* [Action item]: Copy every line in the listing that contains "Pháp".

*** Opening of Input data ***

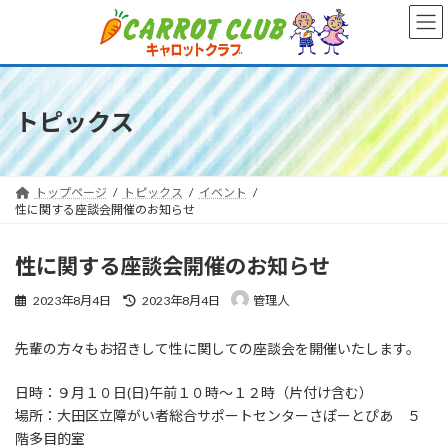
コ
ナ
ン
ビ
テ
ゲ
ン
ー
ツ
シ
へ
ョ
トピックス
ス
ン
キ
に
ッ
移
プ
動
トップページ
トピックス
イベント
性に関する座談会開催のお知らせ
性に関する座談会開催のお知らせ
最
2023年8月4日
2023年8月4日
管理人
終
更
先輩の方々もお招きして性に関しての座談会を開催いたします。
新
日
時
日時：９月１０日(日)午前１０時〜１２時（片付け含む）
:
場所：大田区立障がい者総合サポートセンターさぽーとぴあ ５
階多目的室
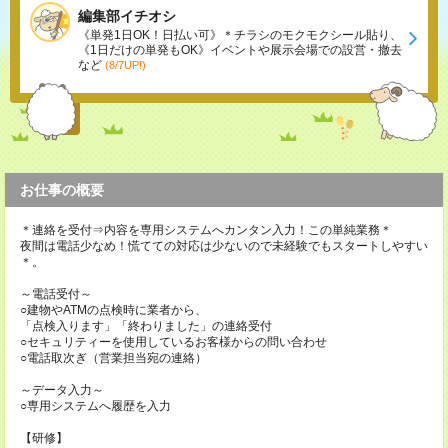
編集部イチオシ
《単発1日OK！日払い可》＊チラシのモクモクシール貼り、
《1日だけの単発もOK》イベントや展示会場での設営・撤去
など
(8/7UP!)
お仕事の概要
＊連絡を受付⇒内容を専用システムへカンタン入力！この単純業務＊
夜間は電話少なめ！慌てての対応は少ないので未経験でもスタートしやすい
＊。
～電話受付～
○建物やATMの点検時に業者から、
「点検入ります」「終わりました」の連絡受付
○セキュリティーを使用しているお客様からの問い合わせ
○電話取次ぎ（営業担当宛の連絡）
～データ入力～
○専用システムへ履歴を入力
【研修】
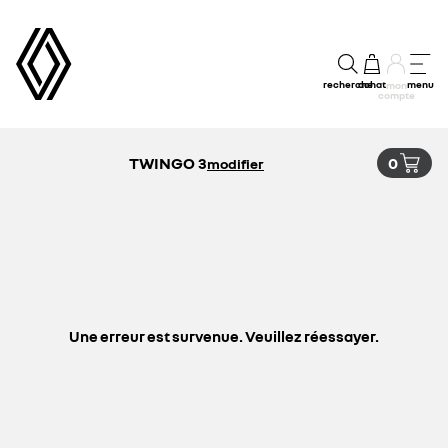
recherche
achat
menu
mon
compte
TWINGO 3
0
modifier
Une erreur est survenue. Veuillez réessayer.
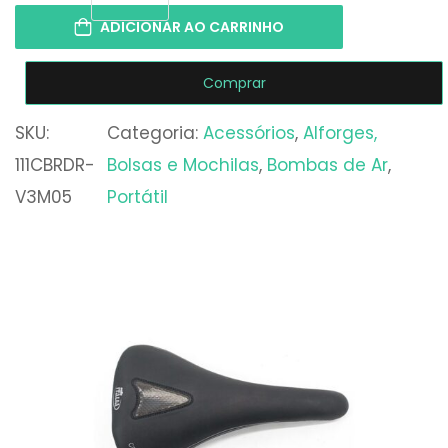
ADICIONAR AO CARRINHO
Comprar
SKU:
Categoria:
Acessórios
, 
Alforges,
111CBRDR-
Bolsas e Mochilas
, 
Bombas de Ar
, 
V3M05
Portátil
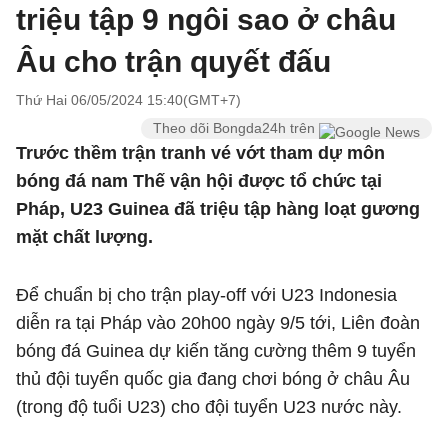
triệu tập 9 ngôi sao ở châu
Âu cho trận quyết đấu
Thứ Hai 06/05/2024 15:40(GMT+7)
Theo dõi Bongda24h trên
Trước thềm trận tranh vé vớt tham dự môn
bóng đá nam Thế vận hội được tổ chức tại
Pháp, U23 Guinea đã triệu tập hàng loạt gương
mặt chất lượng.
Để chuẩn bị cho trận play-off với U23 Indonesia
diễn ra tại Pháp vào 20h00 ngày 9/5 tới, Liên đoàn
bóng đá Guinea dự kiến tăng cường thêm 9 tuyển
thủ đội tuyển quốc gia đang chơi bóng ở châu Âu
(trong độ tuổi U23) cho đội tuyển U23 nước này.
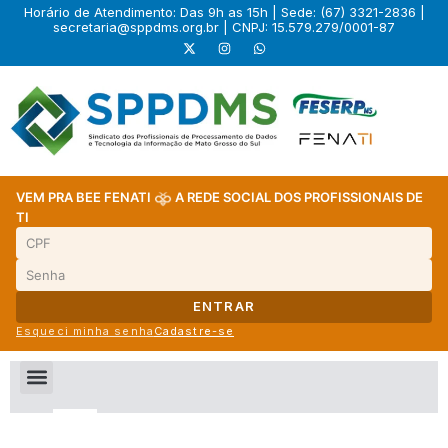
Horário de Atendimento: Das 9h as 15h | Sede: (67) 3321-2836 |
secretaria@sppdms.org.br
| CNPJ: 15.579.279/0001-87
VEM PRA BEE FENATI
A REDE SOCIAL DOS PROFISSIONAIS DE
TI
ENTRAR
Esqueci minha senha
Cadastre-se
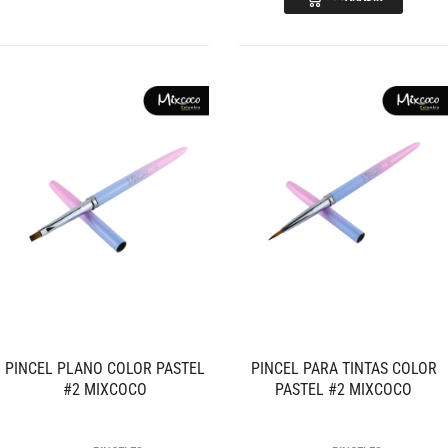
PINCEL PLANO COLOR PASTEL
PINCEL PARA TINTAS COLOR
#2 MIXCOCO
PASTEL #2 MIXCOCO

*** Close of Input data ***

* [Answer area]:
Pháp, U23 Guinea đã triệu tập hàng loạt gương
diễn ra tại Pháp vào 20h00 ngày 9/5 tới, Liên đoàn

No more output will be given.